Despite the many horror tropes it employs, Master — director Mariama Diallo’s feature debut — is more dependent on lurking, lingering uncertainties than on startling jump scares. The story of three Black women at a mostly white New England college, the film lures its characters, and us, into an urban legend about a Salem-era gallows beneath the university grounds. However, its slow-burn unfurling reveals an ingenious approach to looming specters and things that go bump in the night, leading to an emotionally charged payoff that cements it as a worthy entry in the modern Black horror canon.

The fictitious Ancaster University — an elite, secluded school whose alumni boasts several U.S. presidents — has never seen a Black dean of students until Gail Bishop (Regina Hall). Her new job as “Master” at one of Ancaster’s student houses comes with the perk of on-campus lodging, where previous Masters, most of them white men, have lived over the centuries. Their portraits remain on the walls. Their dark secrets remain hidden in boxes in the attic, in memories evoked by bells in the servants’ quarters, which ring unprompted, and in corners filled with maggot-infested rot, which have long been left unattended. Gail’s only ally on campus is her old friend Liv Beckman (Amber Grey), a mixed-race Black literature professor, whose attempts to stake her claim within the largely white Ancaster system — and whose opportunism, as she fights to be granted tenure — creates an uneasy dynamic with Gail, and with an incoming Black student, Jasmine Moore (Zoe Renee).

Jasmine is one of the only non-white kids in the class of 2023. When she arrives for her first semester, the room she moves into — number 302 — is revealed to have a dark history of its own, about which the older students snicker. They eventually tell her tales of previous tragedies that have befallen 302’s residents, and of a witch who appears before one freshman each year, precisely at 3:33 in the morning, though it’s unclear how much of this story is true and how much is being spun to prank her. It certainly doesn’t help that Jasmine sleepwalks, and is already prone to seeing things that may or may not exist.

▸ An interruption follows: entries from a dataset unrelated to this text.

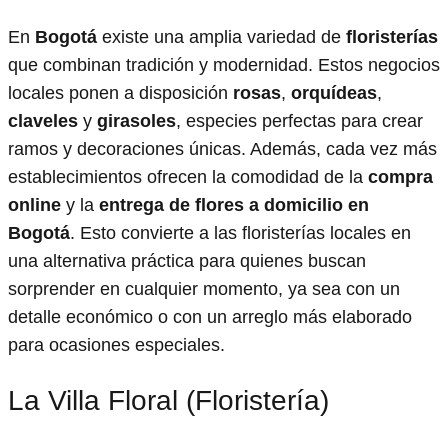
En
Bogotá
existe una amplia variedad de
floristerías
que combinan tradición y modernidad. Estos negocios
locales ponen a disposición
rosas
,
orquídeas
,
claveles
y
girasoles
, especies perfectas para crear
ramos y decoraciones únicas. Además, cada vez más
establecimientos ofrecen la comodidad de la
compra
online
y la
entrega de flores a domicilio en
Bogotá
. Esto convierte a las floristerías locales en
una alternativa práctica para quienes buscan
sorprender en cualquier momento, ya sea con un
detalle económico o con un arreglo más elaborado
para ocasiones especiales.
La Villa Floral (Floristería)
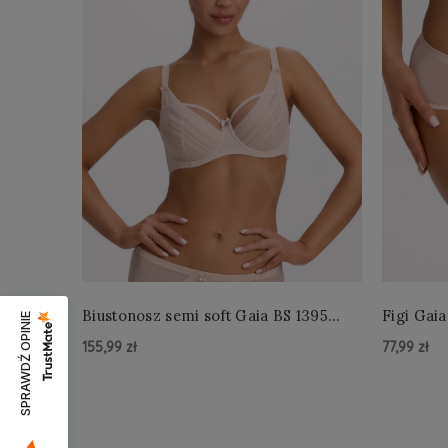
Biustonosz semi soft Gaia BS 1395
Figi Gaia
SPRAWDŹ OPINIE
Alicia Perłowy
Perłowe
155,99 zł
77,99 zł
Do Koszyka »
Do Kos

This uncertainty, about what may or may not be, is the movie’s visual and thematic backbone, but it isn’t limited to the way spooky stories might physically manifest. At first, it takes subdued form, like a classroom assignment Liv gives Jasmine, which involves applying a critical racial lens to The Scarlet Letter, a reading Jasmine believes can’t be found in the text. However, their disagreement not only emanates outward in the plot (Jasmine files a dispute, which puts Liv’s tenure in jeopardy), but it unlocks the film’s approach to racial tension. At its core, Master is not only about the resurgence of overt racist horrors swept under the rug, but about trying to discern the meaning behind minor interactions, when they may — or may not — have ulterior motives.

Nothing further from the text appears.